ABOUT THIS EXERCISE =
Could you return all of the records exactly, minus their images?
========================================================================
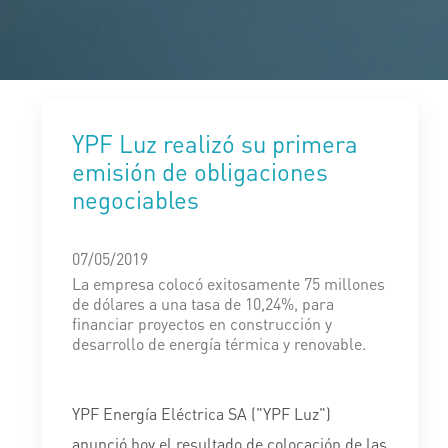
YPF Luz realizó su primera
emisión de obligaciones
negociables
07/05/2019
La empresa colocó exitosamente 75 millones
de dólares a una tasa de 10,24%, para
financiar proyectos en construcción y
desarrollo de energía térmica y renovable.
YPF Energía Eléctrica SA ("YPF Luz")
anunció hoy el resultado de colocación de las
========================================================================
SOLUTION TO THE EXERCISE =
YPF Luz realizó su primera
emisión de obligaciones
negociables
07/05/2019
La empresa colocó exitosamente 75 millones
de dólares a una tasa de 10,24%, para
financiar proyectos en construcción y
desarrollo de energía térmica y renovable.
YPF Energía Eléctrica SA ("YPF Luz")
anunció hoy el resultado de colocación de las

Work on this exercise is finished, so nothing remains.